Anteayer tuve la oportunidad de
contemplar la ciudad de Londres como si fuera un mapa desplegado. El avión sobrevolaba
miles de puntitos rutilantes, que seguían una rigurosa formación repartida en hileras
de viviendas simétricas. Eran casas cuadradas, de tejado vertical y construcción
de ladrillo, con chimeneas y veletas brillantísimas (Al menos, desde mi
perspectiva). Como un enorme collage, surgía ante mí la clásica disposición urbana
tan característica de Inglaterra.
A medida que el avión se adentraba en la
gran metrópolis occidental, ésa que hacia el siglo II los romanos bautizaron Londinium (Quizás antes, durante la
campaña en Britania), el ladrillo daba relevo al acero cromado y los
rascacielos proliferaban alrededor de una serpenteante línea del color del
plomo. Mis ojos se deleitaban entonces con una panorámica privilegiada del
palacio de Westminster, la noria descomunal del London Eye (De cuyo nombre se
ha apropiado Coca-Cola), la cúpula barroca de la catedral de Saint Paul, y
un poco más allá las dos torres del London Bridge. Ahora sé lo que debió sentir
Peter Pan cuando surcaba los cielos dirigiéndose al país donde los niños no
crecen jamás, tal y como se lo imaginó un escocés que sufría de enanismo y se
vestía con la ropa de su hermano fallecido para llamar la atención de su madre.

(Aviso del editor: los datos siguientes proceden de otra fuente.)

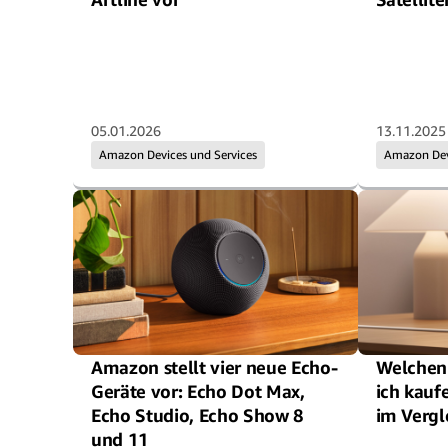
05.01.2026
13.11.2025
Amazon Devices und Services
Amazon Devi
Amazon stellt vier neue Echo-
Welchen
Geräte vor: Echo Dot Max,
ich kauf
Echo Studio, Echo Show 8
im Vergl
und 11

Aunque bien pensado, tampoco se trata de
una vista demasiado privilegiada. Muchos otros al igual que yo contemplaron la
capital inglesa desde las vertiginosas alturas. Sin contar los millones de pasajeros
de vuelos comerciales o aeronautas que pilotan avionetas publicitarias por dicha
zona, el hecho de que aquel paisaje extraordinario fuese exactamente el mismo
que divisaron los aviadores alemanes desde sus bombarderos Heinkel, me producía
una íntima exaltación. Por no hablar de los heroicos (Y eufóricos, si se me
permite la rima fácil) combatientes británicos que libraron, hasta arriba de
drogas, una de las batallas aéreas más arduas del Blitz. Según cuenta la
leyenda, al día siguiente, el Daily Mail y el Saturday Evening Post titularían
a toda página: “Las anfetas ganan la batalla de Londres”.
Siguiendo el curso del río, que no es otro
que el famoso río Támesis, uno de los elementos que más me llamó la atención fue la enorme desembocadura donde éste venía a diluirse por fin en la
inmensidad del océano. Innumerables historias y enigmáticos mitos rodean aquel
lugar. Los tercios romanos que se incautaron de la isla tenían la creencia de
que allí había vivido un rey muy pudiente, el cual debía su ingente riqueza a
un río colmado de perlas y piedras preciosas que moría en el mar del Norte. Tal
vez se referían a otro río de Gran Bretaña, pero lo que está claro es que el
brumoso estuario del Támesis es el escenario donde Conrad sitúa, en un alarde
de romanticismo literario, su obra “Heart of darkness”. Concretamente, cuando
Charlie Marlow, a bordo del Nellie, narra su periplo por tierras congoleñas. Yo
no cesaba de mirar al horizonte, intentando reproducir mentalmente las líneas
que inspiraron la película “Apocalypse Now”.
Poco a poco, los estratos de referencias
históricas y artísticas, ese barniz que la civilización humana acumula en esta
ciudad como una huella imborrable, iban quedando atrás. El avión maniobraba
siguiendo una ruta invisible para la gente de a pie, pero muy transitada para
el personal de la torre de control, acostumbrada al tráfico aéreo constante del
aeropuerto de Stansted. Una vez en
tierra, lo que me esperaba era la vorágine londinense: Desde el negro niqab a
la gastronomía asiática, pasando por los ritos hinduistas y las prisas de los
occidentales. La heterogeneidad cultural que emanan sus calles, para bien o
para mal, con sus enfrentamientos y sus lucros, une de forma ineludible el proyecto
de vida que somos. Eso que algunos tienen a bien llamar el progreso, y que ni
siquiera Orwelle hubiese logrado vaticinar.